*** The data ***

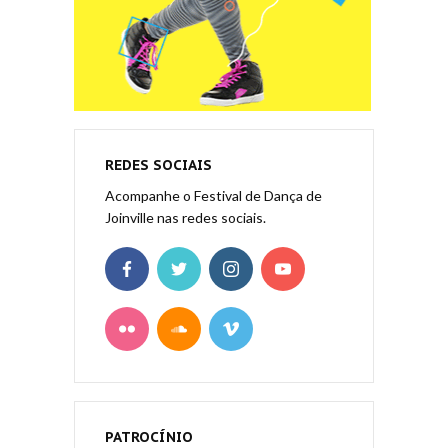
REDES SOCIAIS
Acompanhe o Festival de Dança de
Joinville nas redes sociais.
PATROCÍNIO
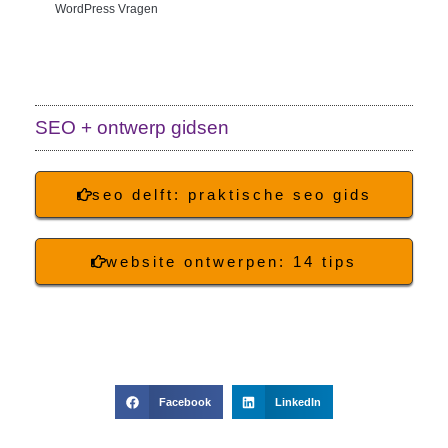
WordPress Vragen
SEO + ontwerp gidsen
seo delft: praktische seo gids
website ontwerpen: 14 tips
Facebook
LinkedIn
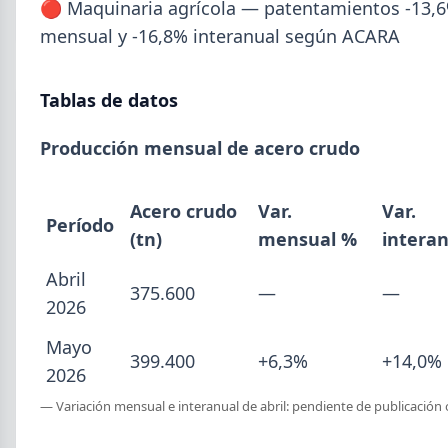
🔴 Maquinaria agrícola — patentamientos -13,
Isidro.
mensual y -16,8% interanual según ACARA
Tablas de datos
Producción mensual de acero crudo
Acero crudo
Var.
Var.
Período
(tn)
mensual %
intera
Abril
375.600
—
—
2026
2026-07-28
ADIMRA
Mayo
399.400
+6,3%
+14,0%
2026
Informe ADIMRA junio 2026: la
producción metalúrgica cayó 4,6%
— Variación mensual e interanual de abril: pendiente de publicación o
La producción metalúrgica acumula una baja de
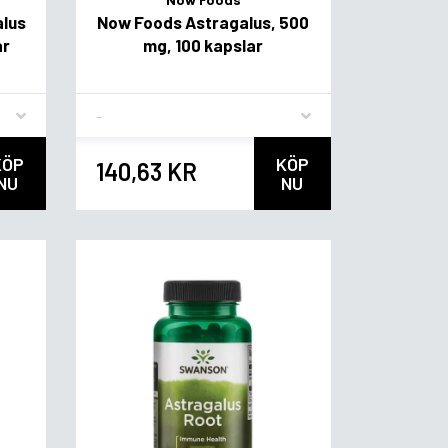
alus
Now Foods Astragalus, 500
ar
mg, 100 kapslar
Flavor
KÖP
KÖP
140,63 KR
NU
NU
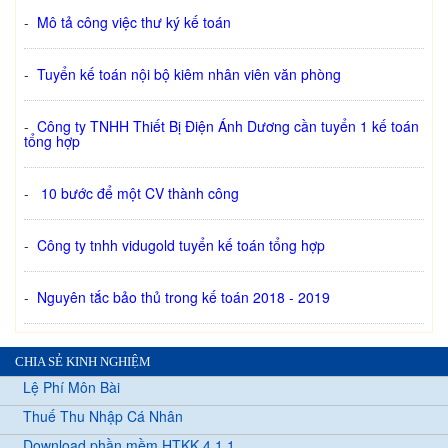
-
Mô tả công việc thư ký kế toán
-
Tuyển kế toán nội bộ kiêm nhân viên văn phòng
-
Công ty TNHH Thiết Bị Điện Ánh Dương cần tuyển 1 kế toán
tổng hợp
-
10 bước để một CV thành công
-
Công ty tnhh vidugold tuyển kế toán tổng hợp
-
Nguyên tắc bảo thủ trong kế toán 2018 - 2019
CHIA SẺ KINH NGHIỆM
Lệ Phí Môn Bài
Thuế Thu Nhập Cá Nhân
Download phần mềm HTKK 4.1.1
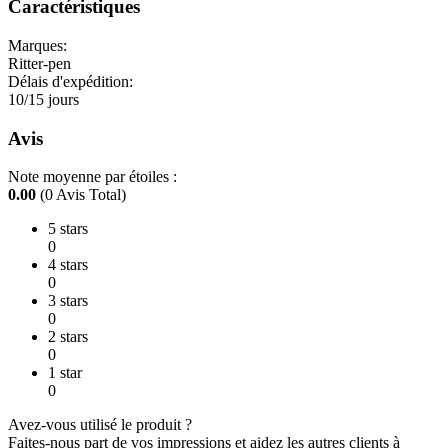
Caractéristiques
Marques:
Ritter-pen
Délais d'expédition:
10/15 jours
Avis
Note moyenne par étoiles :
0.00
(0 Avis Total)
5 stars
0
4 stars
0
3 stars
0
2 stars
0
1 star
0
Avez-vous utilisé le produit ?
Faites-nous part de vos impressions et aidez les autres clients à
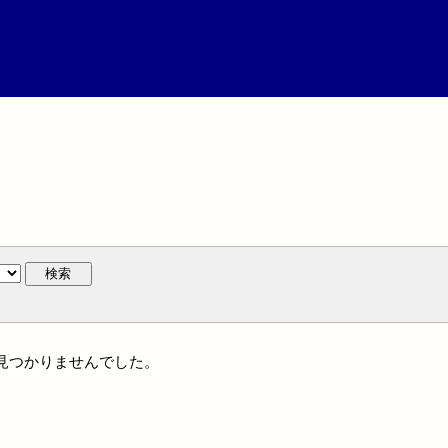
検索
には見つかりませんでした。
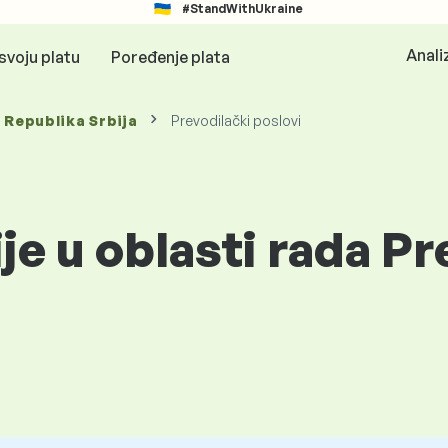
#StandWithUkraine
Anali
svoju platu
Poređenje plata
, Republika Srbija
Prevodilački poslovi
ije u oblasti rada P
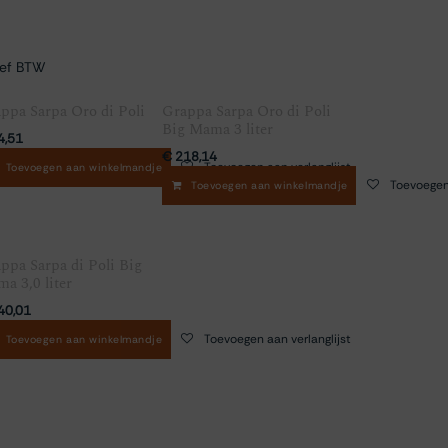
ief BTW
ppa Sarpa Oro di Poli
Grappa Sarpa Oro di Poli
Big Mama 3 liter
4,51
€
218,14
Toevoegen aan verlanglijst
Toevoegen aan verlanglijst
Toevoegen aan winkelmandje
Toevoegen 
Toevoegen aan winkelmandje
ppa Sarpa di Poli Big
a 3,0 liter
40,01
Toevoegen aan verlanglijst
Toevoegen aan winkelmandje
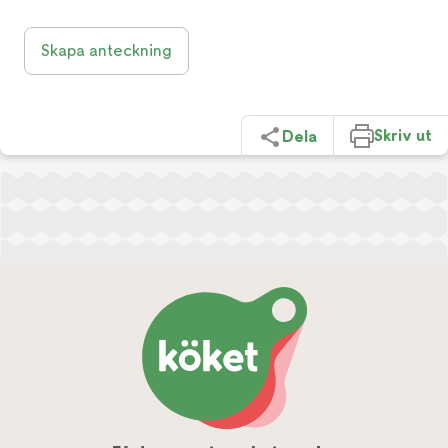
Skapa anteckning
Skriv ut
Dela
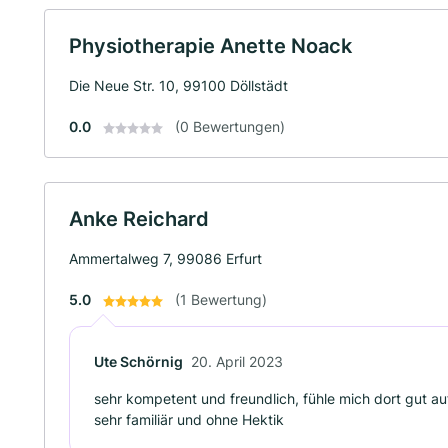
Physiotherapie Anette Noack
Die Neue Str. 10, 99100 Döllstädt
0.0
(0 Bewertungen)
Anke Reichard
Ammertalweg 7, 99086 Erfurt
5.0
(1 Bewertung)
Ute Schörnig
20. April 2023
sehr kompetent und freundlich, fühle mich dort gut 
sehr familiär und ohne Hektik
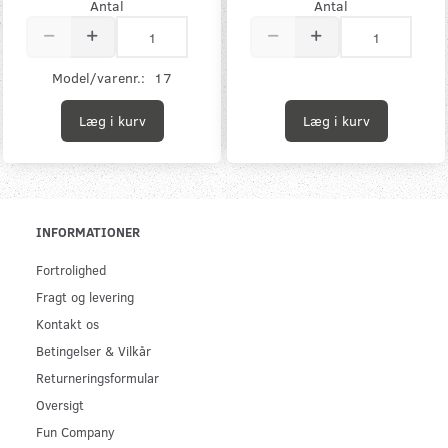
Antal
Antal
Model/varenr.:
17
Læg i kurv
Læg i kurv
INFORMATIONER
Fortrolighed
Fragt og levering
Kontakt os
Betingelser & Vilkår
Returneringsformular
Oversigt
Fun Company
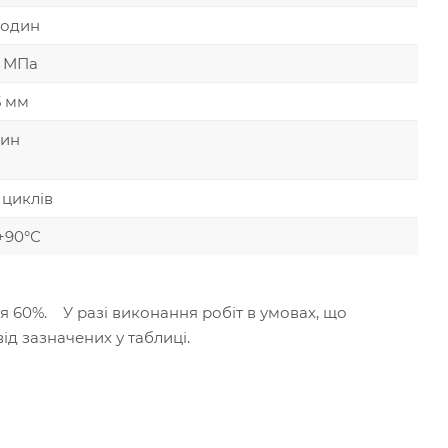
годин
4 МПа
5 мм
дин
 циклів
 +90°С
ря 60%. У разі виконання робіт в умовах, що
ід зазначених у таблиці.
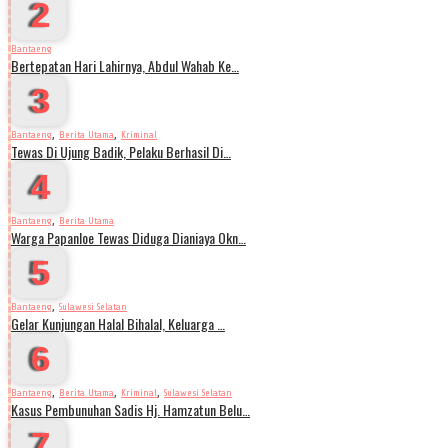
2
Bantaeng
Bertepatan Hari Lahirnya, Abdul Wahab Ke…
3
,
,
Bantaeng
Berita Utama
Kriminal
Tewas Di Ujung Badik, Pelaku Berhasil Di…
4
,
Bantaeng
Berita Utama
Warga Papanloe Tewas Diduga Dianiaya Okn…
5
,
Bantaeng
Sulawesi Selatan
Gelar Kunjungan Halal Bihalal, Keluarga …
6
,
,
,
Bantaeng
Berita Utama
Kriminal
Sulawesi Selatan
Kasus Pembunuhan Sadis Hj. Hamzatun Belu…
7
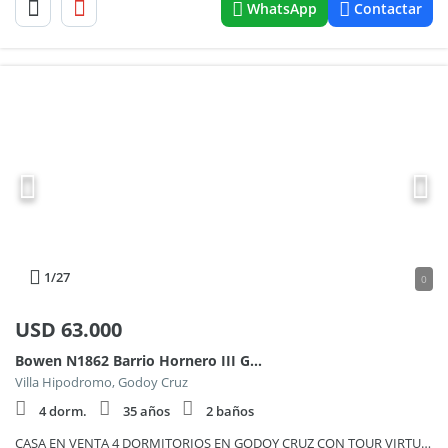
WhatsApp
Contactar
1
/27
0
USD
63.000
Bowen N1862 Barrio Hornero III Godoy Cruz Mendoza
Villa Hipodromo, Godoy Cruz
4 dorm.
35 años
2 baños
CASA EN VENTA 4 DORMITORIOS EN GODOY CRUZ CON TOUR VIRTUAL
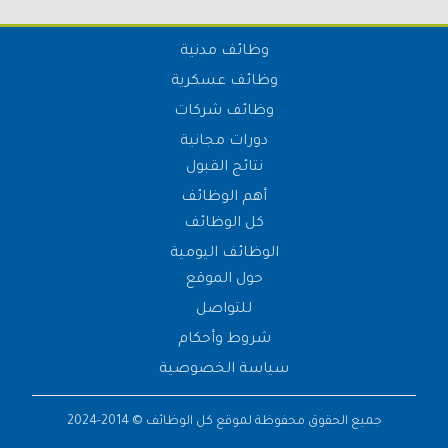
وظائف مدنية
وظائف عسكرية
وظائف شركات
دورات مجانية
نتائج القبول
أهم الوظائف
كل الوظائف
الوظائف اليومية
حول الموقع
للتواصل
شروط وأحكام
سياسة الخصوصية
جميع الحقوق محفوظة لموقع
كل الوظائف
© 2014-2024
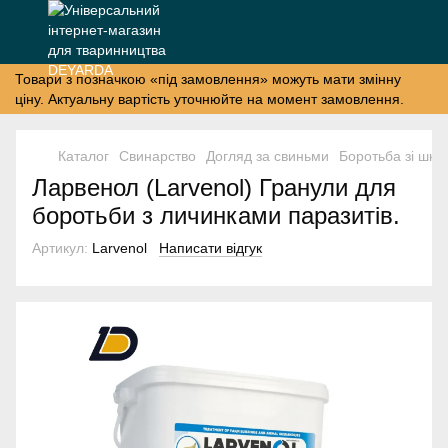
Товари з позначкою «під замовлення» можуть мати змінну
ціну. Актуальну вартість уточнюйте на момент замовлення.
Каталог
Свинарство
Догляд за свиньми
Боротьба зі шкі
Ларвенол (Larvenol) Гранули для
боротьби з личинками паразитів.
Артикул:
Larvenol
Написати відгук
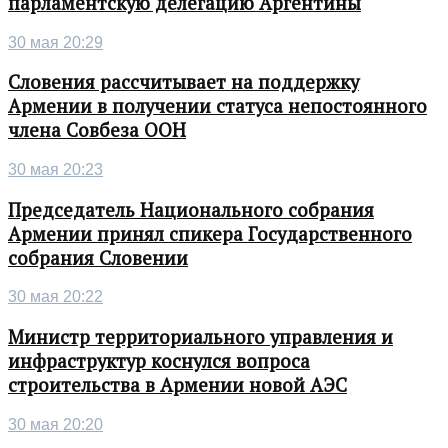
парламентскую делегацию Аргентины
30 мая 20:29
Словения рассчитывает на поддержку
Армении в получении статуса непостоянного
члена Совбеза ООН
30 мая 20:23
Председатель Национального собрания
Армении принял спикера Государственного
собрания Словении
30 мая 20:22
Министр территориального управления и
инфраструктур коснулся вопроса
строительства в Армении новой АЭС
30 мая 20:20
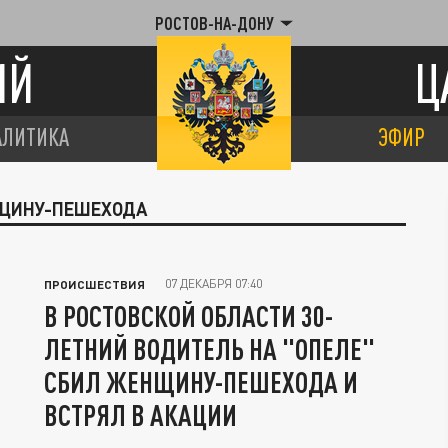
РОСТОВ-НА-ДОНУ
ИЙ
Ц
АЛИТИКА
ЭФИР
НЩИНУ-ПЕШЕХОДА
07 ДЕКАБРЯ 07:40
ПРОИСШЕСТВИЯ
В РОСТОВСКОЙ ОБЛАСТИ 30-
ЛЕТНИЙ ВОДИТЕЛЬ НА "ОПЕЛЕ"
СБИЛ ЖЕНЩИНУ-ПЕШЕХОДА И
ВСТРЯЛ В АКАЦИИ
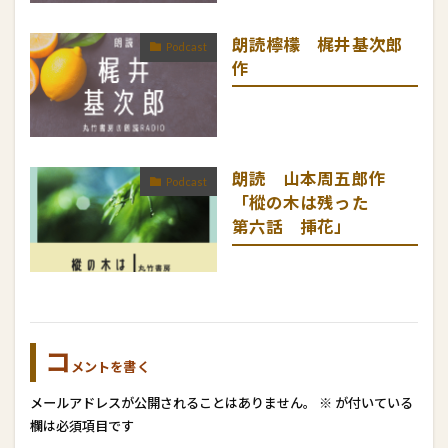
朗読檸檬 梶井基次郎
Podcast
作
朗読 山本周五郎作
Podcast
「樅の木は残った
第六話 挿花」
コ
メントを書く
メールアドレスが公開されることはありません。
※
が付いている
欄は必須項目です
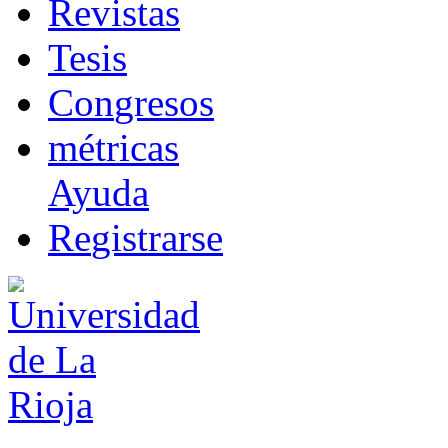
R
evistas
T
esis
Co
n
gresos
m
étricas
Ayuda
R
e
gistrarse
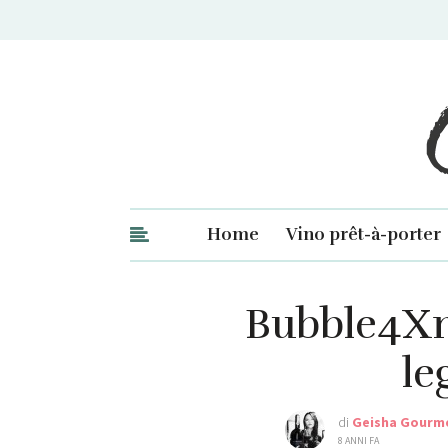
Ge
Home
Vino prêt-à-porter
Bubble4Xmas
le
di
Geisha Gourm
8 ANNI FA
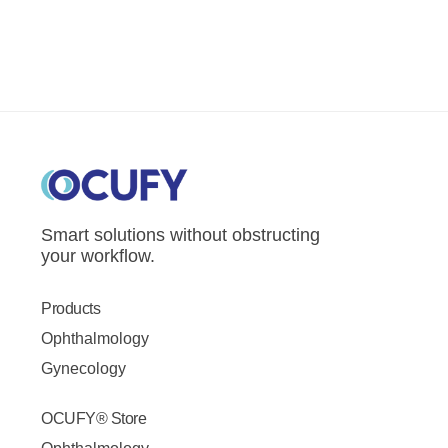
Smart solutions without obstructing
your workflow.
Products
Ophthalmology
Gynecology
OCUFY® Store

*** End of The data ***

● **What is expected**
If a record contains a picture, leave the picture out and return everything else exactly.

● **Answer area**
REDES SOCIAIS
Acompanhe o Festival de Dança de
Joinville nas redes sociais.
PATROCÍNIO
WordPress Vragen
SEO + ontwerp gidsen
seo delft: praktische seo gids
website ontwerpen: 14 tips
Facebook
LinkedIn
🔴 Maquinaria agrícola — patentamientos -13,
Isidro.
mensual y -16,8% interanual según ACARA
Tablas de datos
Producción mensual de acero crudo
Acero crudo
Var.
Var.
Período
(tn)
mensual %
intera
Abril
375.600
—
—
2026
2026-07-28
ADIMRA
Mayo
399.400
+6,3%
+14,0%
2026
Informe ADIMRA junio 2026: la
producción metalúrgica cayó 4,6%
— Variación mensual e interanual de abril: pendiente de publicación o
La producción metalúrgica acumula una baja de
alus
Now Foods Astragalus, 500
ar
mg, 100 kapslar
Flavor
KÖP
KÖP
140,63 KR
NU
NU
-
Mô tả công việc thư ký kế toán
-
Tuyển kế toán nội bộ kiêm nhân viên văn phòng
-
Công ty TNHH Thiết Bị Điện Ánh Dương cần tuyển 1 kế toán
tổng hợp
-
10 bước để một CV thành công
-
Công ty tnhh vidugold tuyển kế toán tổng hợp
-
Nguyên tắc bảo thủ trong kế toán 2018 - 2019
CHIA SẺ KINH NGHIỆM
Lệ Phí Môn Bài
Thuế Thu Nhập Cá Nhân
Download phần mềm HTKK 4.1.1
Caractéristiques
Marques:
Ritter-pen
Délais d'expédition:
10/15 jours
Avis
Note moyenne par étoiles :
0.00
(0 Avis Total)
5 stars
0
4 stars
0
3 stars
0
2 stars
0
1 star
0
Avez-vous utilisé le produit ?
Faites-nous part de vos impressions et aidez les autres clients à
検索
には見つかりませんでした。
#StandWithUkraine
Anali
svoju platu
Poređenje plata
, Republika Srbija
Prevodilački poslovi
ije u oblasti rada P
ief BTW
ppa Sarpa Oro di Poli
Grappa Sarpa Oro di Poli
Big Mama 3 liter
4,51
€
218,14
Toevoegen aan verlanglijst
Toevoegen aan verlanglijst
Toevoegen aan winkelmandje
Toevoegen 
Toevoegen aan winkelmandje
ppa Sarpa di Poli Big
a 3,0 liter
40,01
Toevoegen aan verlanglijst
Toevoegen aan winkelmandje
Skapa anteckning
Skriv ut
Dela
Physiotherapie Anette Noack
Die Neue Str. 10, 99100 Döllstädt
0.0
(0 Bewertungen)
Anke Reichard
Ammertalweg 7, 99086 Erfurt
5.0
(1 Bewertung)
Ute Schörnig
20. April 2023
sehr kompetent und freundlich, fühle mich dort gut 
sehr familiär und ohne Hektik
Antal
Antal
Model/varenr.:
17
Læg i kurv
Læg i kurv
INFORMATIONER
Fortrolighed
Fragt og levering
Kontakt os
Betingelser & Vilkår
Returneringsformular
Oversigt
Fun Company
годин
4 МПа
5 мм
дин
 циклів
 +90°С
ря 60%. У разі виконання робіт в умовах, що
ід зазначених у таблиці.
2
Bantaeng
Bertepatan Hari Lahirnya, Abdul Wahab Ke…
3
,
,
Bantaeng
Berita Utama
Kriminal
Tewas Di Ujung Badik, Pelaku Berhasil Di…
4
,
Bantaeng
Berita Utama
Warga Papanloe Tewas Diduga Dianiaya Okn…
5
,
Bantaeng
Sulawesi Selatan
Gelar Kunjungan Halal Bihalal, Keluarga …
6
,
,
,
Bantaeng
Berita Utama
Kriminal
Sulawesi Selatan
Kasus Pembunuhan Sadis Hj. Hamzatun Belu…
7
WhatsApp
Contactar
1
/27
0
USD
63.000
Bowen N1862 Barrio Hornero III Godoy Cruz Mendoza
Villa Hipodromo, Godoy Cruz
4 dorm.
35 años
2 baños
CASA EN VENTA 4 DORMITORIOS EN GODOY CRUZ CON TOUR VIRTUAL
وظائف مدنية
وظائف عسكرية
وظائف شركات
دورات مجانية
نتائج القبول
أهم الوظائف
كل الوظائف
الوظائف اليومية
حول الموقع
للتواصل
شروط وأحكام
سياسة الخصوصية
جميع الحقوق محفوظة لموقع
كل الوظائف
© 2014-2024
Товари з позначкою «під замовлення» можуть мати змінну
ціну. Актуальну вартість уточнюйте на момент замовлення.
Каталог
Свинарство
Догляд за свиньми
Боротьба зі шкі
Ларвенол (Larvenol) Гранули для
боротьби з личинками паразитів.
Артикул:
Larvenol
Написати відгук
парламентскую делегацию Аргентины
30 мая 20:29
Словения рассчитывает на поддержку
Армении в получении статуса непостоянного
члена Совбеза ООН
30 мая 20:23
Председатель Национального собрания
Армении принял спикера Государственного
собрания Словении
30 мая 20:22
Министр территориального управления и
инфраструктур коснулся вопроса
строительства в Армении новой АЭС
30 мая 20:20
РОСТОВ-НА-ДОНУ
ИЙ
Ц
АЛИТИКА
ЭФИР
НЩИНУ-ПЕШЕХОДА
07 ДЕКАБРЯ 07:40
ПРОИСШЕСТВИЯ
В РОСТОВСКОЙ ОБЛАСТИ 30-
ЛЕТНИЙ ВОДИТЕЛЬ НА "ОПЕЛЕ"
СБИЛ ЖЕНЩИНУ-ПЕШЕХОДА И
ВСТРЯЛ В АКАЦИИ
朗読檸檬 梶井基次郎
Podcast
作
朗読 山本周五郎作
Podcast
「樅の木は残った
第六話 挿花」
コ
メントを書く
メールアドレスが公開されることはありません。
※
が付いている
欄は必須項目です
R
evistas
T
esis
Co
n
gresos
m
étricas
Ayuda
R
e
gistrarse
Ge
Home
Vino prêt-à-porter
Bubble4Xmas
le
di
Geisha Gourm
8 ANNI FA
Smart solutions without obstructing
your workflow.
Products
Ophthalmology
Gynecology
OCUFY® Store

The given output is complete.